All of the anesthetic agents potentially affect the mitochondria functions at different rates, and there is yet not a particular combination of drugs especially recommended for this group of patients. We used sevoflurane in our patient, which may cause more natural muscle relaxation than desflurane and isoflurane. Isoflurane and desflurane tend to depress the ventilatory response to CO2 more than sevoflurane. In mitochondrial myopathy, there may be an increased risk of malign hyperthermia triggered by volatile anesthetics, which is why we took protective measures to prevent malign hyperthermia when using sevoflurane. We prepared the machine by flushing it with oxygen at 10 l/min for ten minutes to reduce the anesthetic concentration to 1 part per million (ppm) or less. We used a nasal temperature probe for continuous temperature monitoring, TOF for proper muscle relaxation, and BİS for measuring the depth of anesthesia. In arterial blood gases obtained intraoperatively, electrolytes were recorded as underneath: Na 131, K 4.3, Ca 1.16, HCO3 21.1. At the end of the operation, an awake extubation procedure was applied, and no further complications occurred. We recommend performing these patients' surgeries in centers where Dantrolene medication is present in the operating theatre in case of an emergency.

Burnett B, et al. [3] used dexmedetomidine for anesthesia induction because they stated that the disruption of the electron transport chain and the Krebs cycle are at increased risk when propofol is used. In our patient, we preferred propofol because other agents like dexmedetomidine may precipitate hemodynamic instability at a higher rate [4,5]. In addition, no complications related to propofol usage as a bolus were recorded. It is the infusion of propofol that may result in propofol infusion syndrome in these patients.

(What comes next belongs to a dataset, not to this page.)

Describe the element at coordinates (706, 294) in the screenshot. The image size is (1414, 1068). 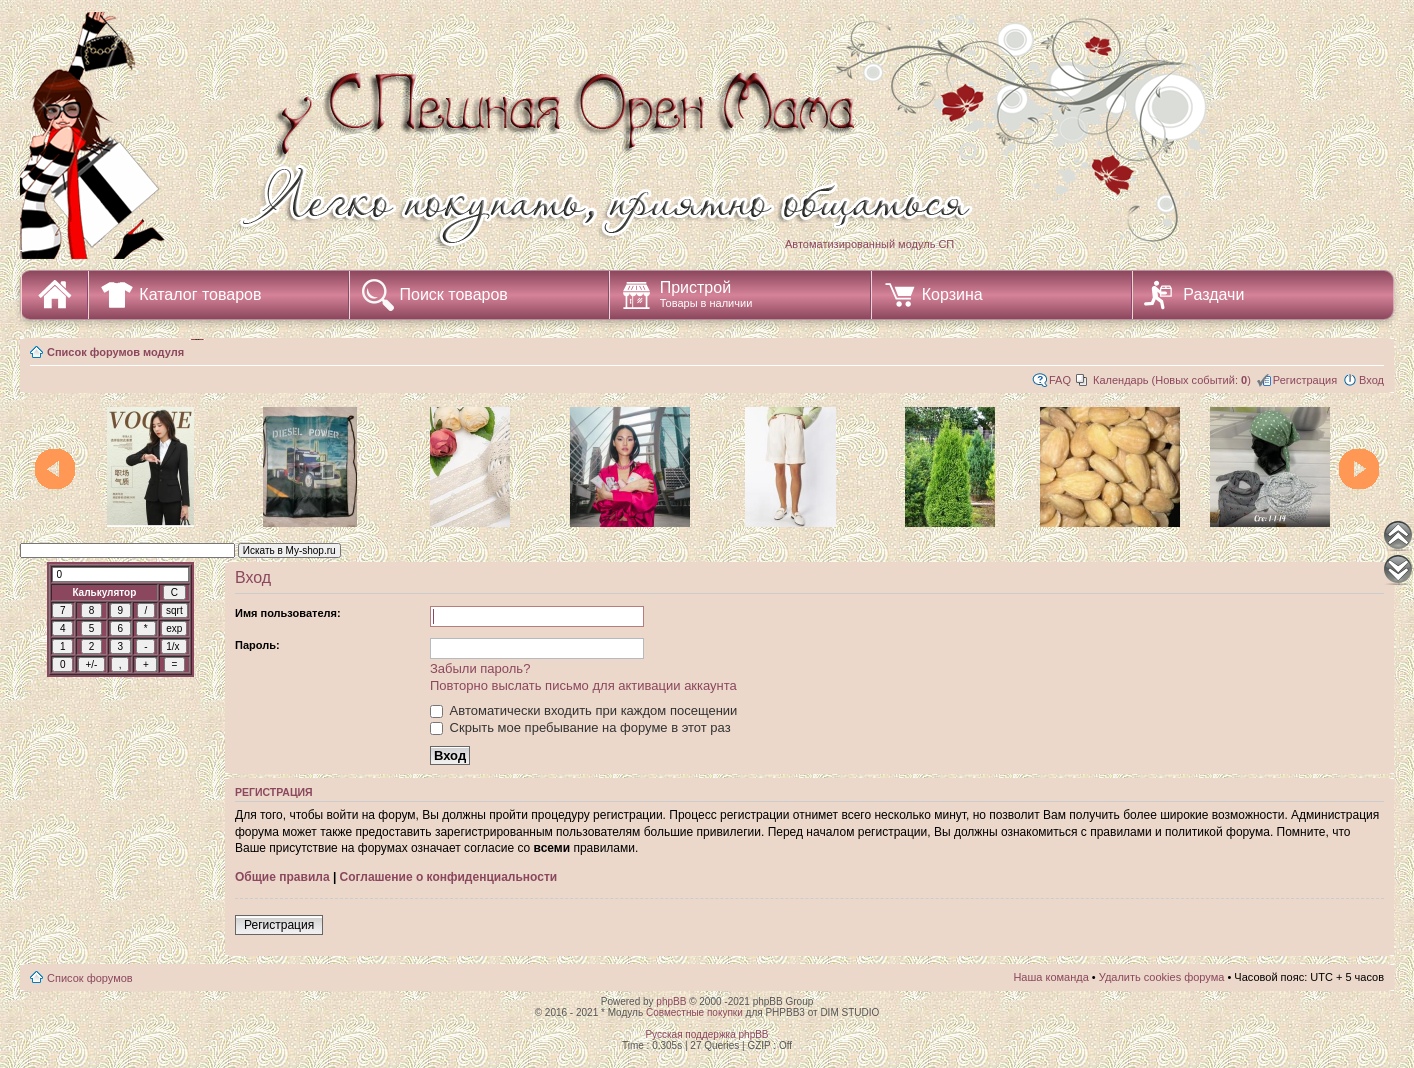
I see `Пристрой` at that location. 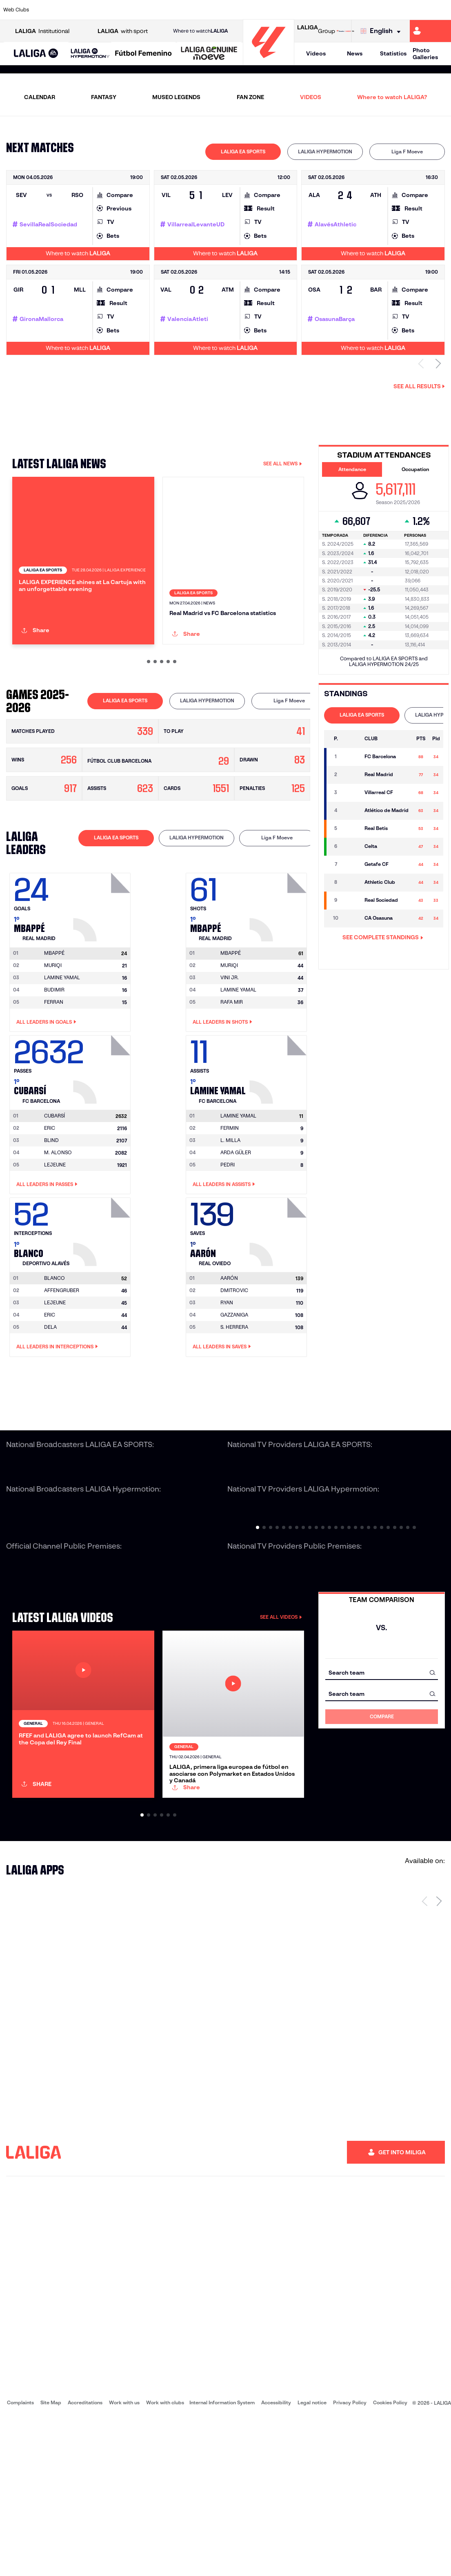 What do you see at coordinates (279, 1304) in the screenshot?
I see `[Go to player's page: Aarón]` at bounding box center [279, 1304].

Suzuki Y, et al. [6] used remimazolam bolus for induction and remimazolam infusion to maintain general anesthesia. We did not use benzodiazepine infusion because clearance is slow, and its effect may be prolongated.

MELAS patients have a more definitive risk of rhabdomyolysis and malignant hyperthermia than regular patients. The use of succinylcholine in MELAS patients with muscle wasting can still predispose patients to hyperkalemia; that is why we used rocuronium to provide neuromuscular relaxation and obtained arterial blood gases to detect the level of K+, which remained within average values.

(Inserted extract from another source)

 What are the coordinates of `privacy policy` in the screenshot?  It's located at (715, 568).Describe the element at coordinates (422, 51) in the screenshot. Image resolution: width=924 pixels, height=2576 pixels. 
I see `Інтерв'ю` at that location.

None of the complications like myocardial disturbances, malign hyperthermia, or muscle hypotonia, occurred in our case. We decided to share this case report with our other colleagues around the globe as an essential source of information related to the role of general anesthesia because we could not find any other cases of patients with TMEM 50 undergoing general anesthesia [7].

In conclusion, meticulous preoperative planning should be done to minimize the metabolic stress caused by the process of anesthesia and surgery in these patients. We must remember that lactic acidosis and malign hyperthermia may develop in patients with MELAS. Pediatric patients with mitochondrial encephalo-cardiomyopathy should have their procedures done by trained multidisciplinary teams, including anesthesiologists, surgeons, pediatrists, and metabolic professionals at specialist centers. The importance of a perioperative comprehensive, detailed assessment and treatment for these patients is crucial.

Declaration of Interest


Authors' Contribution

We took turns in caring for the patient. DH acquired the data and figures and produced the first draft of this report. DS analyzed the figures. NC reviewed and polished the manuscript.

Availability of Data and Material

The data generated or analyzed during this study are included in this article or, if absent, are available from the corresponding author upon reasonable request.



Ethical Statement

Baskent University Hospital human research ethics committee approval was attended for writing this case report.